Außerdem muss der Versicherungsnehmer Mindeststandards einhalten. Die Rechtsprechung vertritt in dieser Sache einen klaren Standpunkt: Wer z. B. durch unzureichende Sicherung seines Datenbestands die Schädigung eines Dritten begünstigt, ist Mitschuldiger. Praxen sind deshalb verpflichtet,

  • Updates und Sicherheitspatches schnell einzuspielen,
  • IT-Administratorenzugänge einzurichten und sparsam zu nutzen,
  • individuelle Mitarbeiterzugänge einzurichten,
  • komplexe Passwörter zu erzwingen,
  • Mobilgeräte zu sichern,
  • Manipulationen der Sicherungskopie zu verhindern und
  • die Daten der Sicherungskopie zu testen.
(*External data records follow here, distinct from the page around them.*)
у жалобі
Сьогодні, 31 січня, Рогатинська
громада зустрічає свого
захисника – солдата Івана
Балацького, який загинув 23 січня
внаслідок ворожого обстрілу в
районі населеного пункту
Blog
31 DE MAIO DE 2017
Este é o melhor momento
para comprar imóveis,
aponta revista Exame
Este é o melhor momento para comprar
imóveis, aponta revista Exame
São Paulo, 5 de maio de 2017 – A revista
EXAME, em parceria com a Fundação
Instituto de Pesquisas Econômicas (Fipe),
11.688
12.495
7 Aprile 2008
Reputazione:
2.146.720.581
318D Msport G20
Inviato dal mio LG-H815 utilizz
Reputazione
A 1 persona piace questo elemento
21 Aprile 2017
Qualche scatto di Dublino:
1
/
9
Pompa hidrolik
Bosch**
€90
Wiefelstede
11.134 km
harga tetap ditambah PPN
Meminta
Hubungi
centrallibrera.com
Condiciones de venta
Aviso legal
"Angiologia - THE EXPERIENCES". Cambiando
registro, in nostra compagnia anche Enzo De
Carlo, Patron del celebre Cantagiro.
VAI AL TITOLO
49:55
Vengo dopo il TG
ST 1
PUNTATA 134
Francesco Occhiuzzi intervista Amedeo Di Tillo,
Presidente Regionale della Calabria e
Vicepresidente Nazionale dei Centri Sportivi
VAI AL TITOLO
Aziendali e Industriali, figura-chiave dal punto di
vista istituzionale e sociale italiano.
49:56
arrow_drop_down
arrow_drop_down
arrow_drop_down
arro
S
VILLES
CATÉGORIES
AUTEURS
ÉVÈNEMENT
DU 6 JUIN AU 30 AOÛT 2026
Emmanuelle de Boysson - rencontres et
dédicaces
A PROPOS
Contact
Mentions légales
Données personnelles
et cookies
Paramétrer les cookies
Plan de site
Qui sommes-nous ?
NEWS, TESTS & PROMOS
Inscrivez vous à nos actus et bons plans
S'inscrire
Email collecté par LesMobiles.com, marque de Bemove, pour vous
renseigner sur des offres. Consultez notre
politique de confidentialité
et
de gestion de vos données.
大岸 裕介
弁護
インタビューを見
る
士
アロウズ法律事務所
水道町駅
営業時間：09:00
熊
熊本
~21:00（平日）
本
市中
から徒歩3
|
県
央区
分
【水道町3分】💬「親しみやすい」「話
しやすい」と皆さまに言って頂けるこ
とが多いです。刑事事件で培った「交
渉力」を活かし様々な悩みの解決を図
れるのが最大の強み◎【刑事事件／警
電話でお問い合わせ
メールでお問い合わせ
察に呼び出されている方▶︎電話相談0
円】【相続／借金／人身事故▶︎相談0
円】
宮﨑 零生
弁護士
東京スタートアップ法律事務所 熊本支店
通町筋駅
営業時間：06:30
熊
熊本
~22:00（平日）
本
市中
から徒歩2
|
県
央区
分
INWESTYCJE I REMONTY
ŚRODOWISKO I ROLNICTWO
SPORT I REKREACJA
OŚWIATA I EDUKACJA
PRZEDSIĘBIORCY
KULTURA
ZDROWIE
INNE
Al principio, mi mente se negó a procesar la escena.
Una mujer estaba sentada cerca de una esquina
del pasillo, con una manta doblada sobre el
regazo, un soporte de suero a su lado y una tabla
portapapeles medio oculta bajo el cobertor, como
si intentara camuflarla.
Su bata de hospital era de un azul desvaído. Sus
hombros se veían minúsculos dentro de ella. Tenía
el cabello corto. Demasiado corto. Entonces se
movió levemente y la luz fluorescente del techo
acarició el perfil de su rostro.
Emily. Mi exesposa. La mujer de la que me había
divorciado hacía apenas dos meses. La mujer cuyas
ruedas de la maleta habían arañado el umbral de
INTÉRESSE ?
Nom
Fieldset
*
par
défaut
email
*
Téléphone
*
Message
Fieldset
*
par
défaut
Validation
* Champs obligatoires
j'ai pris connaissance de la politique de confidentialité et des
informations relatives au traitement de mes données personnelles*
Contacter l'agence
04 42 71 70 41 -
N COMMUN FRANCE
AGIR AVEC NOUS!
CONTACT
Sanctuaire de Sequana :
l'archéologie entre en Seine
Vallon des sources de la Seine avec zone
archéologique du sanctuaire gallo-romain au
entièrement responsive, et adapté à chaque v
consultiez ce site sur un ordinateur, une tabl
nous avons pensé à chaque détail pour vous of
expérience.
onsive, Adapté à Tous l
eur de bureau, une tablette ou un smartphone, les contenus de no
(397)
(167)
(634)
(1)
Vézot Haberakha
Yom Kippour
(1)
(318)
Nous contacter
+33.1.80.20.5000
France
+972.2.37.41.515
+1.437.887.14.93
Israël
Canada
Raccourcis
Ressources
Was kostet eine Cyberversicherung?

Für größere mittelständische Unternehmen und Konzerne werden die Risiken vom Versicherer individuell geprüft und Beiträge i. d. R. auf Basis umfangreicher Fragebögen zur IT-Sicherheit des Unternehmens kalkuliert. Für Unternehmen bis zu einem Jahresumsatz von 10 Mio. Euro bieten die führenden Cyberversicherer ein einfaches Antragsmodellverfahren an: Die Beitragshöhe hängt vom Umsatz des Unternehmens, der gewünschten Versicherungssumme und dem gewünschten Versicherungsumfang ab. Eine höhere Selbstbeteiligung kann sich zudem preislich günstig auswirken. So beträgt beispielsweise der Beitrag für ein Unternehmen mit einem Umsatz von 2,5 Mio. Euro und einer Absicherung für Cybereigenschäden, Betriebsunterbrechung, Erpressung sowie Cyberhaftpflicht und einer vereinbarten Selbstbeteiligung von 500 Euro etwa 1.000 Euro jährlich.